- Input
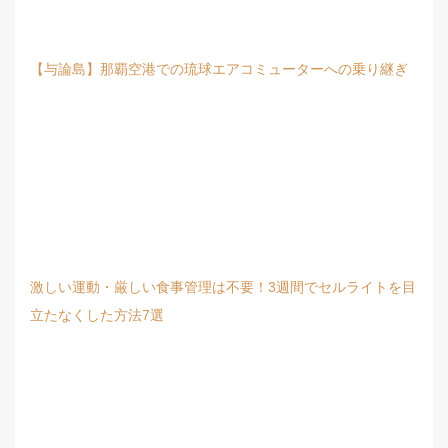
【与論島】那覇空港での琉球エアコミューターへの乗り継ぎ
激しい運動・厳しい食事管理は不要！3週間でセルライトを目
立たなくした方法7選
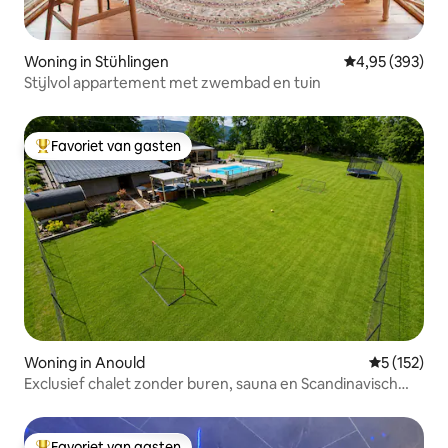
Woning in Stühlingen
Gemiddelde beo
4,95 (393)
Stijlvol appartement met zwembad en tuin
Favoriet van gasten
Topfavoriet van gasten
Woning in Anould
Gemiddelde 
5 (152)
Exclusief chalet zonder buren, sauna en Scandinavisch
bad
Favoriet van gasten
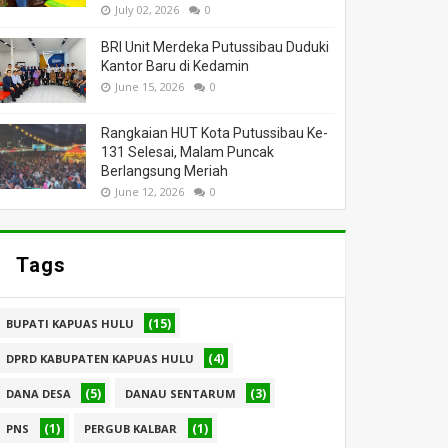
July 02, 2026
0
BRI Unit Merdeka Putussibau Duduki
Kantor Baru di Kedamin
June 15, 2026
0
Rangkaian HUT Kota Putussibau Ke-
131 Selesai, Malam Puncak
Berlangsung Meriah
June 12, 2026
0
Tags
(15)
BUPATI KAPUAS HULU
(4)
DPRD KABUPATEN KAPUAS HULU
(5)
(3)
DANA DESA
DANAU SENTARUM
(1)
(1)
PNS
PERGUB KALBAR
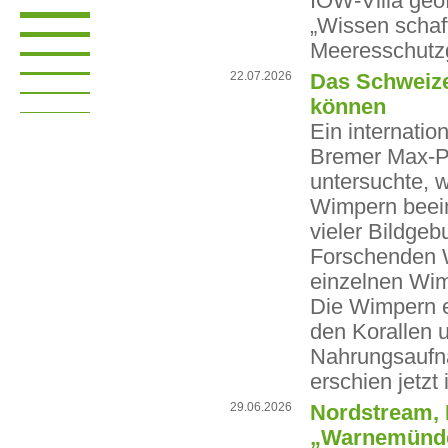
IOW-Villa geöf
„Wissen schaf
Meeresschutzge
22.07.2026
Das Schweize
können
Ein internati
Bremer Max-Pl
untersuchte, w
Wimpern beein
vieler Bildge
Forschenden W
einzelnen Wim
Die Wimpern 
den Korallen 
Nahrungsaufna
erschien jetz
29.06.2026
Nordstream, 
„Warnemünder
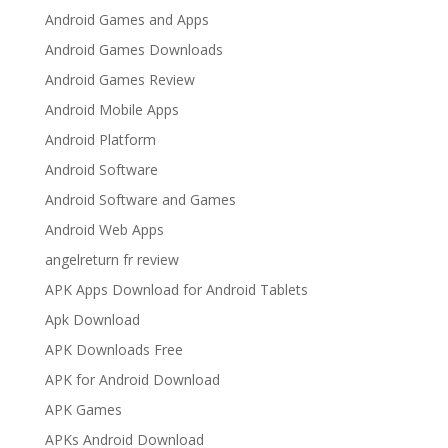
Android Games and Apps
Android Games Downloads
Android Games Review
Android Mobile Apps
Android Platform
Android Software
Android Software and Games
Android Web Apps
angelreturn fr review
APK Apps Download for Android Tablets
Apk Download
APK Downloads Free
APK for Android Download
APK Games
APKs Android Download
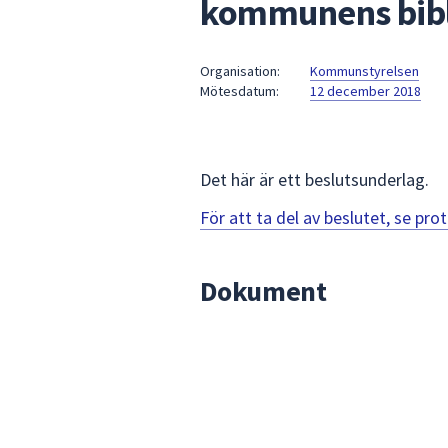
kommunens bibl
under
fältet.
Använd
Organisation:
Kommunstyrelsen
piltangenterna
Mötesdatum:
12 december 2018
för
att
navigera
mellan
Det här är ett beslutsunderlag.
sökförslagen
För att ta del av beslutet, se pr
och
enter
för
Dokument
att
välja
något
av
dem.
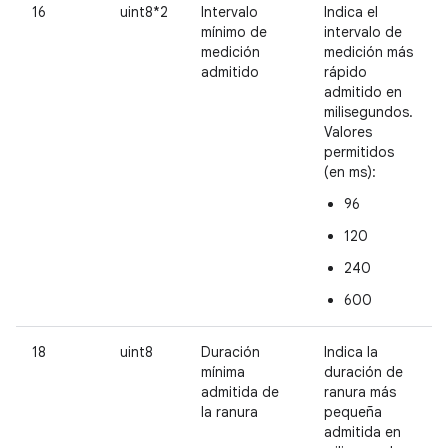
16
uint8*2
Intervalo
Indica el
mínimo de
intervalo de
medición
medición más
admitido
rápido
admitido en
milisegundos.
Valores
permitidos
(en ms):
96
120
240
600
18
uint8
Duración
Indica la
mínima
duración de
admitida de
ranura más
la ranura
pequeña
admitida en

- Action item
Output each line of the records exactly. Any picture is skipped.

- Response area
【与論島】那覇空港での琉球エアコミューターへの乗り継ぎ
激しい運動・厳しい食事管理は不要！3週間でセルライトを目
立たなくした方法7選
Woning in Stühlingen
Gemiddelde beo
4,95 (393)
Stijlvol appartement met zwembad en tuin
Favoriet van gasten
Topfavoriet van gasten
Woning in Anould
Gemiddelde 
5 (152)
Exclusief chalet zonder buren, sauna en Scandinavisch
bad
Favoriet van gasten
July 02, 2026
0
BRI Unit Merdeka Putussibau Duduki
Kantor Baru di Kedamin
June 15, 2026
0
Rangkaian HUT Kota Putussibau Ke-
131 Selesai, Malam Puncak
Berlangsung Meriah
June 12, 2026
0
Tags
(15)
BUPATI KAPUAS HULU
(4)
DPRD KABUPATEN KAPUAS HULU
(5)
(3)
DANA DESA
DANAU SENTARUM
(1)
(1)
PNS
PERGUB KALBAR
IOW-Villa geöf
„Wissen schaf
Meeresschutzge
22.07.2026
Das Schweize
können
Ein internati
Bremer Max-Pl
untersuchte, w
Wimpern beein
vieler Bildge
Forschenden W
einzelnen Wim
Die Wimpern 
den Korallen 
Nahrungsaufna
erschien jetz
29.06.2026
Nordstream, 
„Warnemünder
Android Games and Apps
Android Games Downloads
Android Games Review
Android Mobile Apps
Android Platform
Android Software
Android Software and Games
Android Web Apps
angelreturn fr review
APK Apps Download for Android Tablets
Apk Download
APK Downloads Free
APK for Android Download
APK Games
APKs Android Download
kommunens bibl
under
fältet.
Använd
Organisation:
Kommunstyrelsen
piltangenterna
Mötesdatum:
12 december 2018
för
att
navigera
mellan
Det här är ett beslutsunderlag.
sökförslagen
För att ta del av beslutet, se pr
och
enter
för
Dokument
att
välja
något
av
dem.
16
uint8*2
Intervalo
Indica el
mínimo de
intervalo de
medición
medición más
admitido
rápido
admitido en
milisegundos.
Valores
permitidos
(en ms):
96
120
240
600
18
uint8
Duración
Indica la
mínima
duración de
admitida de
ranura más
la ranura
pequeña
admitida en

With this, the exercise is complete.